Horace Tracy Pitkin lived thirty years. Yet from the time he entered Yale as a freshman in 1888 until 1900 when he died as a martyr in China, Pitkin accomplished more in “twelve glorious years of crowded life” than most people do in a lifetime. He was not especially well known on campus, but he more than any other student was a leader in the Christian missionary movement that sprung from Yale during the last decade of the 1800’s. The memorial that hangs in the Woolsey rotunda, erected by his classmates after his death, speaks of his influence on his generation of college students and the world.

Tracy Pitkin was a “good all-around student”—one of many in the entering freshman class. He was a conscientious student, an expressive improviser on the piano, and a versatile athlete with an active interest in tennis, football, and rowing. Yet what distinguished him from among his classmates was his sincerity.

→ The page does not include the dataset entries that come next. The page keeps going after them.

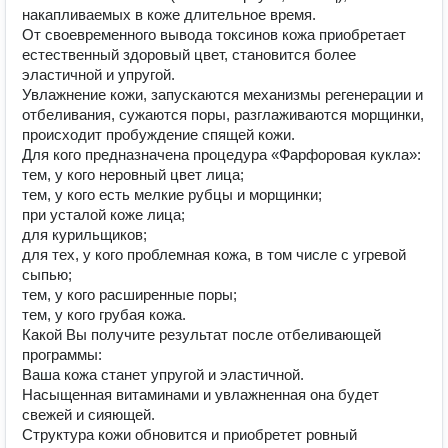
накапливаемых в коже длительное время.
От своевременного вывода токсинов кожа приобретает
естественный здоровый цвет, становится более
эластичной и упругой.
Увлажнение кожи, запускаются механизмы регенерации и
отбеливания, сужаются поры, разглаживаются морщинки,
происходит пробуждение спящей кожи.
Для кого предназначена процедура «Фарфоровая кукла»:
тем, у кого неровный цвет лица;
тем, у кого есть мелкие рубцы и морщинки;
при усталой коже лица;
для курильщиков;
для тех, у кого проблемная кожа, в том числе с угревой
сыпью;
тем, у кого расширенные поры;
тем, у кого грубая кожа.
Какой Вы получите результат после отбеливающей
программы:
Ваша кожа станет упругой и эластичной.
Насыщенная витаминами и увлажненная она будет
свежей и сияющей.
Структура кожи обновится и приобретет ровный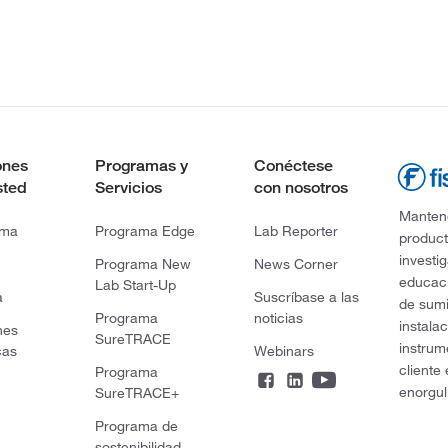
ones
Programas y
Conéctese
sted
Servicios
con nosotros
Mantene
rma
Programa Edge
Lab Reporter
product
investi
Programa New
News Corner
educaci
Lab Start-Up
a
Suscríbase a las
de sumi
Programa
noticias
instala
nes
SureTRACE
instrum
cas
Webinars
cliente
Programa
enorgul
SureTRACE+
Programa de
sostenibilidad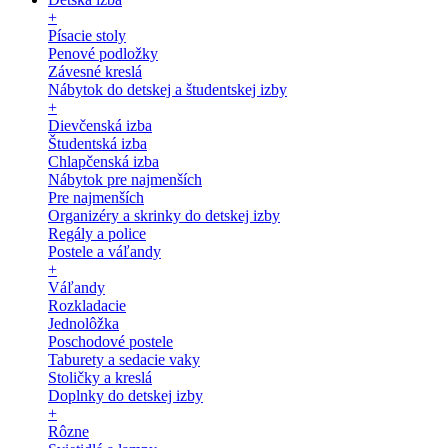
+
Písacie stoly
Penové podložky
Závesné kreslá
Nábytok do detskej a študentskej izby
+
Dievčenská izba
Študentská izba
Chlapčenská izba
Nábytok pre najmenších
Pre najmenších
Organizéry a skrinky do detskej izby
Regály a police
Postele a váľandy
+
Váľandy
Rozkladacie
Jednolôžka
Poschodové postele
Taburety a sedacie vaky
Stoličky a kreslá
Doplnky do detskej izby
+
Rôzne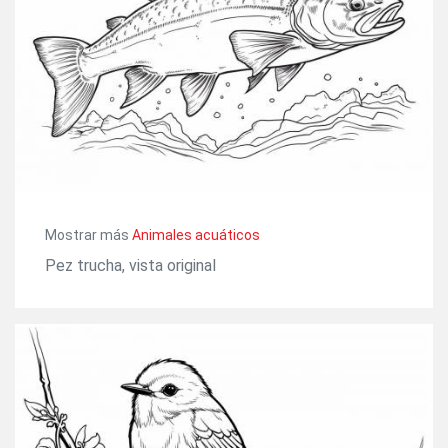
Mostrar más
Animales acuáticos
Pez trucha, vista original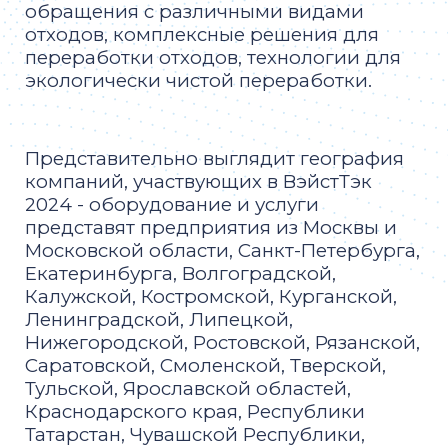
обращения с различными видами
отходов, комплексные решения для
переработки отходов, технологии для
экологически чистой переработки.
Представительно выглядит география
компаний, участвующих в ВэйстТэк
2024 - оборудование и услуги
представят предприятия из Москвы и
Московской области, Санкт-Петербурга,
Екатеринбурга, Волгоградской,
Калужской, Костромской, Курганской,
Ленинградской, Липецкой,
Нижегородской, Ростовской, Рязанской,
Саратовской, Смоленской, Тверской,
Тульской, Ярославской областей,
Краснодарского края, Республики
Татарстан, Чувашской Республики,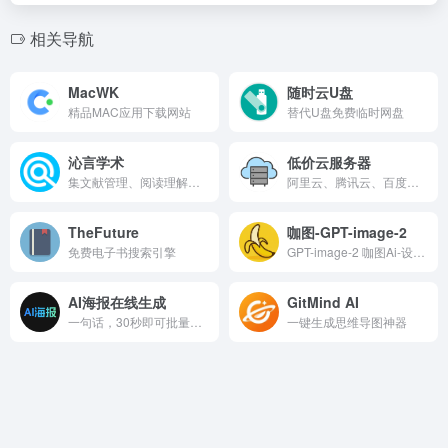
相关导航
MacWK
随时云U盘
精品MAC应用下载网站
替代U盘免费临时网盘
沁言学术
低价云服务器
集文献管理、阅读理解、文献检索、学术问答、写作辅助与AI搜索分析于一体的智能科研写作平台，专为高校师生、科研人员及知识工作者设计。
阿里云、腾讯云、百度云等知名云服务器低价云服务器购买链接、优惠券。
TheFuture
咖图-GPT-image-2
免费电子书搜索引擎
GPT-image-2 咖图Ai-设计类&amp;电商生图神器，多人协作，套图生成Plan，顶尖模型:GPT-Image-2、Nano Banana 2、SeeDream 5.0等
AI海报在线生成
GitMind AI
一句话，30秒即可批量生成支持在线编辑的带货海报！
一键生成思维导图神器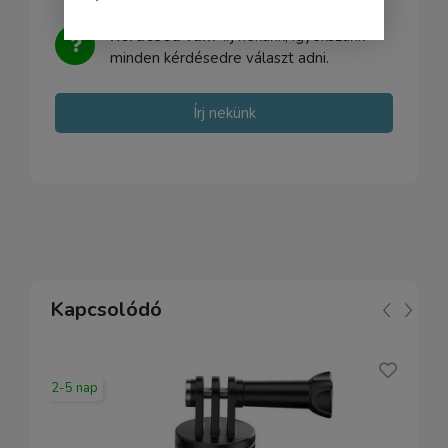
Kérdésed van?
Írj nekünk, igyekszünk
minden kérdésedre választ adni.
Írj nekünk
Kapcsolódó
2-5 nap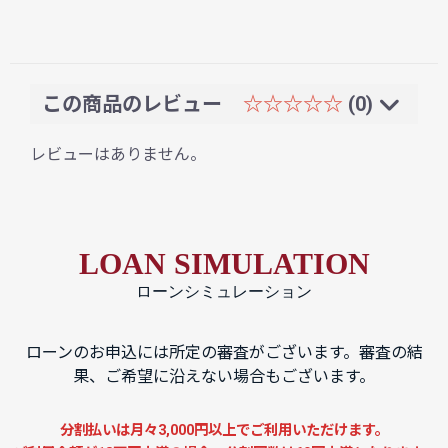
この商品のレビュー
☆☆☆☆☆
(0)
レビューはありません。
LOAN SIMULATION
ローンシミュレーション
ローンのお申込には所定の審査がございます。審査の結
果、ご希望に沿えない場合もございます。
分割払いは月々3,000円以上でご利用いただけます。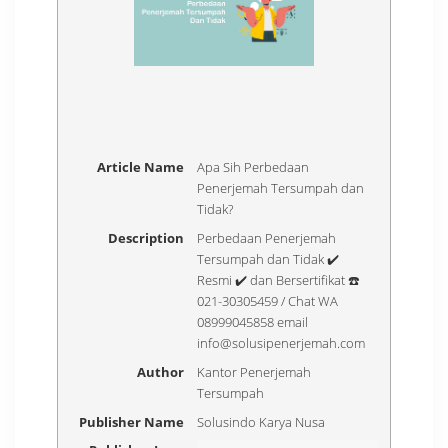
Article Name
Apa Sih Perbedaan
Penerjemah Tersumpah dan
Tidak?
Description
Perbedaan Penerjemah
Tersumpah dan Tidak ✔️
Resmi ✔️ dan Bersertifikat ☎️
021-30305459 / Chat WA
08999045858 email
info@solusipenerjemah.com
Author
Kantor Penerjemah
Tersumpah
Publisher Name
Solusindo Karya Nusa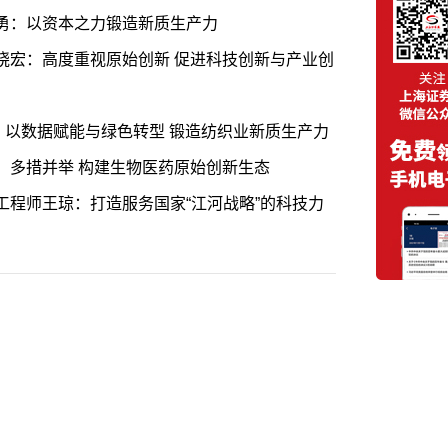
勇：以资本之力锻造新质生产力
晓宏：高度重视原始创新 促进科技创新与产业创
：以数据赋能与绿色转型 锻造纺织业新质生产力
：多措并举 构建生物医药原始创新生态
程师王琼：打造服务国家“江河战略”的科技力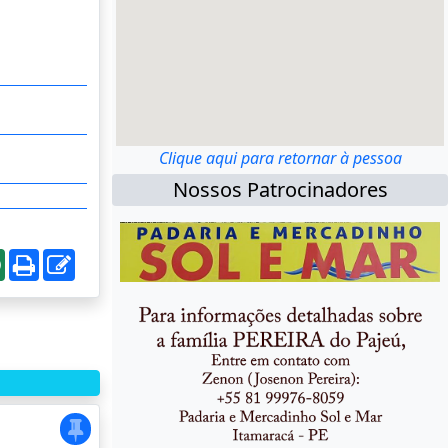
Clique aqui para retornar à pessoa
Nossos Patrocinadores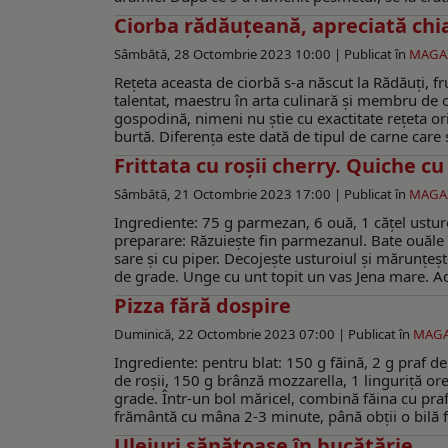
Ciorba rădăuțeană, apreciată chia
Sâmbătă, 28 Octombrie 2023 10:00 |
Publicat în
MAGA
Rețeta aceasta de ciorbă s-a născut la Rădăuți, f
talentat, maestru în arta culinară și membru de o
gospodină, nimeni nu știe cu exactitate rețeta orig
burtă. Diferența este dată de tipul de carne care s
Frittata cu roșii cherry. Quiche c
Sâmbătă, 21 Octombrie 2023 17:00 |
Publicat în
MAGA
Ingrediente: 75 g parmezan, 6 ouă, 1 cățel ustur
preparare: Răzuiește fin parmezanul. Bate ouăle
sare și cu piper. Decojește usturoiul și mărunțește
de grade. Unge cu unt topit un vas Jena mare. Ada
Pizza fără dospire
Duminică, 22 Octombrie 2023 07:00 |
Publicat în
MAGA
Ingrediente: pentru blat: 150 g făină, 2 g praf de
de roșii, 150 g brânză mozzarella, 1 linguriță o
grade. Într-un bol măricel, combină făina cu praf
frământă cu mâna 2-3 minute, până obții o bilă fr
Uleiuri sănătoase în bucătărie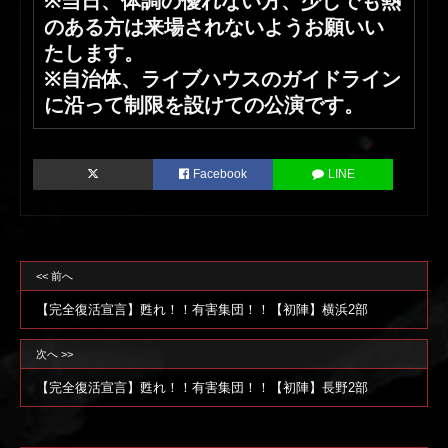
※当日、体調の優れない方、少しでも熱
のある方は来場されないようお願いい
たします。
※自治体、ライブハウスのガイドライン
に沿って制限を設けての公演です。
Facebook
LINE
<< 前へ
【完全復活宣言】甦れ！！有害集団！！【初陣】横浜2部
次へ >>
【完全復活宣言】甦れ！！有害集団！！【初陣】長野2部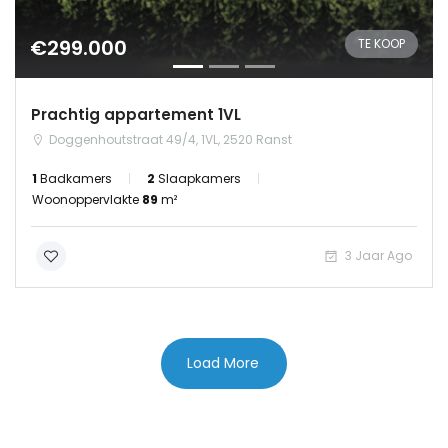
€299.000
TE KOOP
Prachtig appartement 1VL
Doggenhoutstraat 49/4, 1VL, 2520 Ranst
1
Badkamers
2
Slaapkamers
Woonoppervlakte
89
m²
3 Jaar Ago
Load More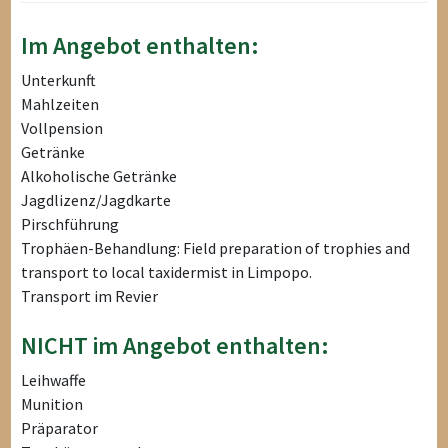
Im Angebot enthalten:
Unterkunft
Mahlzeiten
Vollpension
Getränke
Alkoholische Getränke
Jagdlizenz/Jagdkarte
Pirschführung
Trophäen-Behandlung: Field preparation of trophies and
transport to local taxidermist in Limpopo.
Transport im Revier
NICHT im Angebot enthalten:
Leihwaffe
Munition
Präparator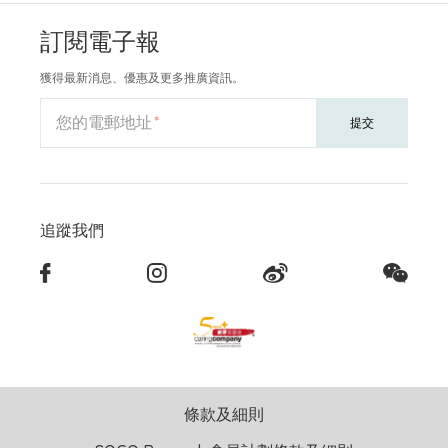
訂閱電子報
獲得最新消息、優惠及更多推廣資訊。
您的電郵地址
提交
追蹤我們
條款及細則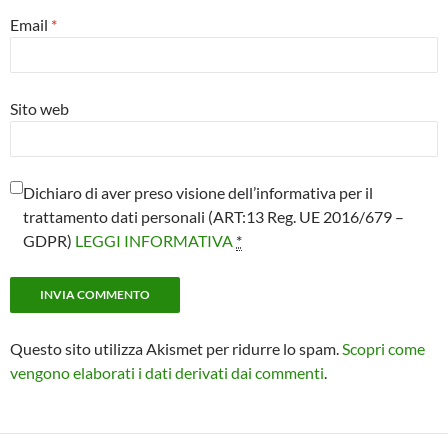
Email
*
Sito web
Dichiaro di aver preso visione dell’informativa per il
trattamento dati personali (ART:13 Reg. UE 2016/679 –
GDPR)
LEGGI INFORMATIVA
*
Questo sito utilizza Akismet per ridurre lo spam.
Scopri come
vengono elaborati i dati derivati dai commenti
.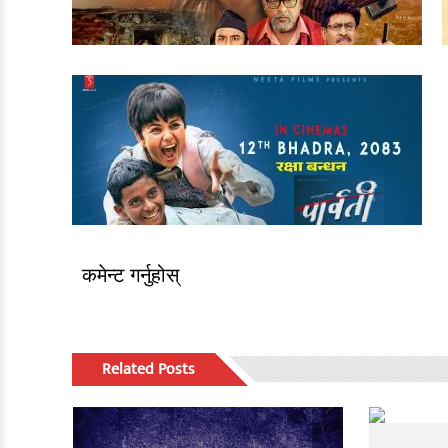
कमेन्ट गर्नुहोस्
Related Posts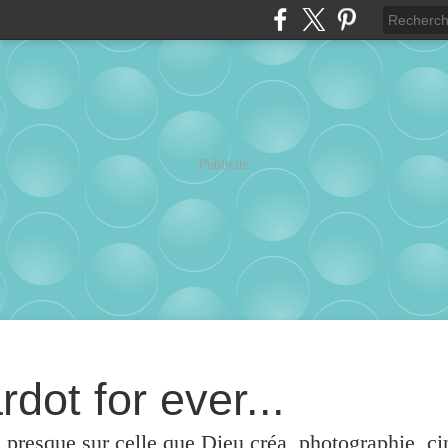
Publicité
rdot for ever...
u presque sur celle que Dieu créa, photographie, c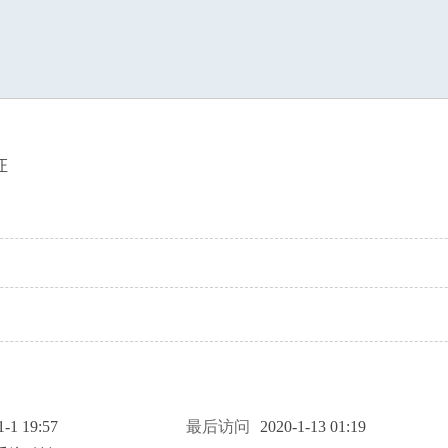
索
证
1-1 19:57
最后访问
2020-1-13 01:19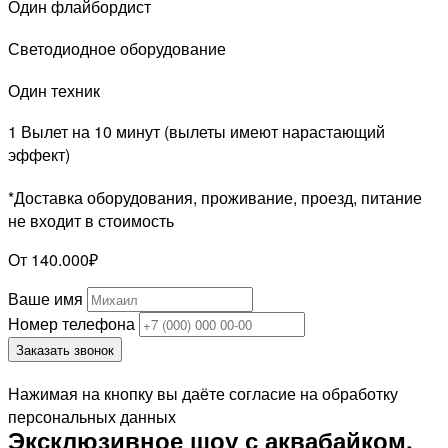
Один флайбордист
Светодиодное оборудование
Один техник
1 Вылет на 10 минут (вылеты имеют нарастающий
эффект)
*Доставка оборудования, проживание, проезд, питание
не входит в стоимость
От 140.000₽
Ваше имя
Номер телефона
Заказать звонок
Нажимая на кнопку вы даёте согласие на обработку
персональных данных
Эксклюзивное шоу с аквабайком,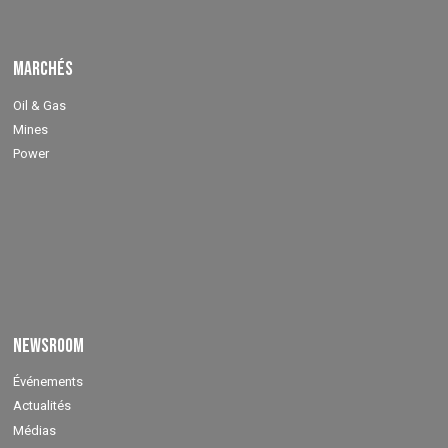
Marchés
Oil & Gas
Mines
Power
Newsroom
Événements
Actualités
Médias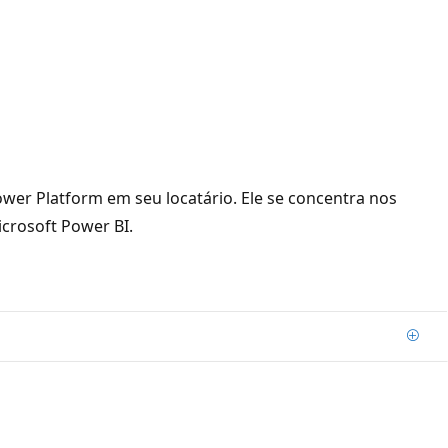
ower Platform em seu locatário. Ele se concentra nos
crosoft Power BI.
Adic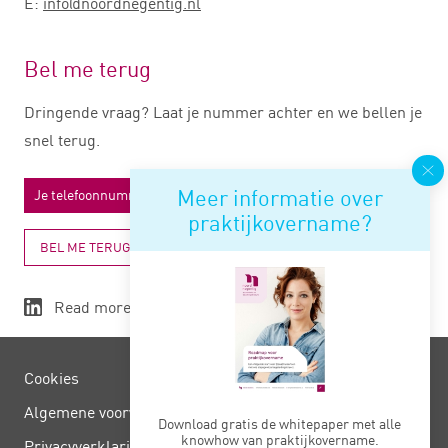
E:
info@noordnegentig.nl
Bel me terug
Dringende vraag? Laat je nummer achter en we bellen je
snel terug.
Meer informatie over
praktijkovername?
BEL ME TERUG
Read more
Cookies
Algemene voorwaarden
Download gratis de whitepaper met alle
knowhow van praktijkovername.
Privacy­verklaring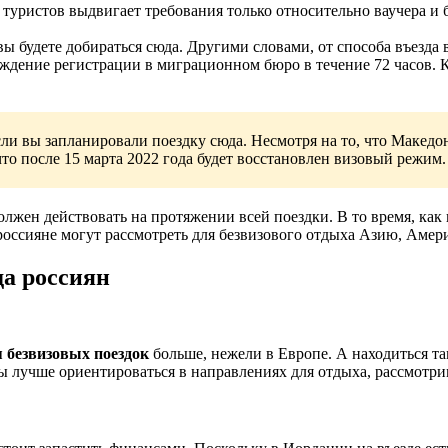
ристов выдвигает требования только относительно ваучера и би
вы будете добираться сюда. Другими словами, от способа въезда 
ождение регистрации в миграционном бюро в течение 72 часов. 
сли вы запланировали поездку сюда. Несмотря на то, что Маке
то после 15 марта 2022 года будет восстановлен визовый режим.
лжен действовать на протяжении всей поездки. В то время, как 
россияне могут рассмотреть для безвизового отдыха Азию, Амер
да россиян
я безвизовых поездок
больше, нежели в Европе. А находиться там
ы лучше ориентироваться в направлениях для отдыха, рассмотри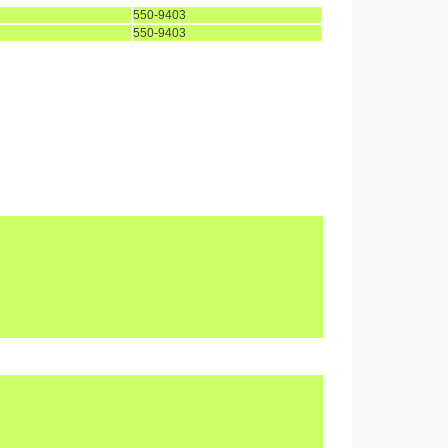
550-9403
550-9403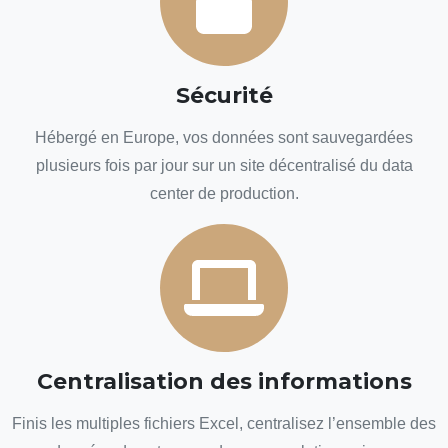
Sécurité
Hébergé en Europe, vos données sont sauvegardées
plusieurs fois par jour sur un site décentralisé du data
center de production.
Centralisation des informations
Finis les multiples fichiers Excel, centralisez l’ensemble des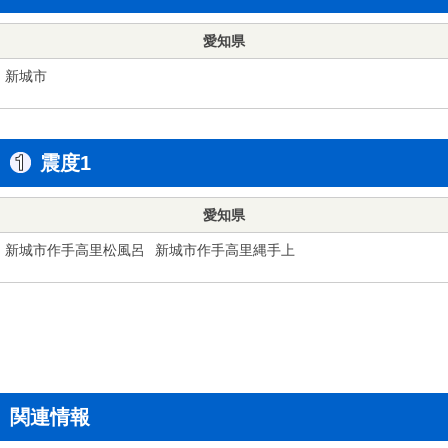
愛知県
新城市
震度1
愛知県
新城市作手高里松風呂
新城市作手高里縄手上
関連情報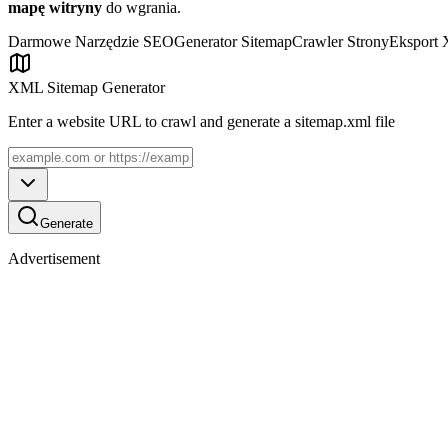
mapę witryny
do wgrania.
Darmowe Narzędzie SEO
Generator Sitemap
Crawler Strony
Eksport
XML Sitemap Generator
Enter a website URL to crawl and generate a sitemap.xml file
Generate
Advertisement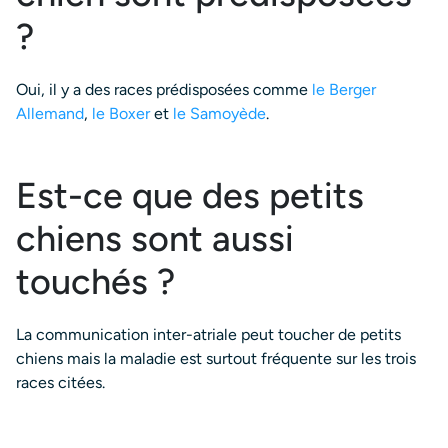
?
Oui, il y a des races prédisposées comme
le Berger
Allemand
,
le Boxer
et
le Samoyède
.
Est-ce que des petits
chiens sont aussi
touchés ?
La communication inter-atriale peut toucher de petits
chiens mais la maladie est surtout fréquente sur les trois
races citées.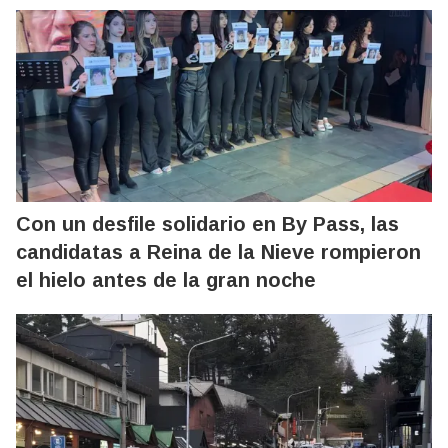
Con un desfile solidario en By Pass, las
candidatas a Reina de la Nieve rompieron
el hielo antes de la gran noche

One student wrote, “Horace Pitkin, or ‘Tracy,’ roomed just across the hall from me in Lawrence, so that I often heard his voice in the same entry, and listened to his playing the piano in his room. He was pre-eminently a religious man, not a recluse, not a bigot, not a wiseacre, but on the contrary a strong, cheery, healthy fellow. His sincerity was shown once when, speaking of the cause to which he gave his life, he said to me, ‘I would die for it.’ And how little I could comprehend then a Boxer uprising and his name among those who gained a martyr’s crown.”

H. W. Luce, who followed Pitkin to China as a missionary (also the father of Henry Luce, founder and publisher of Life and Time) described Pitkin’s conduct at Yale: “Immediately upon entering college, he identified himself with its religious interests. Not a few men made shipwreck of their college Christian life, or at least made it null and void of power, during those four precious college years, just because they waited to see how things ‘went’ religiously in college, not realizing that the position one takes the first few weeks will, in the majority of cases, determine the religious trend of one’s whole college life. Not so Pitkin. He was governed always by the inward principle and life, and he at once took his stand regardless of any outward conditions.” Strong in his convictions, Pitkin refused the gambling, smoking, or in general, the carousing which were the trends of his day.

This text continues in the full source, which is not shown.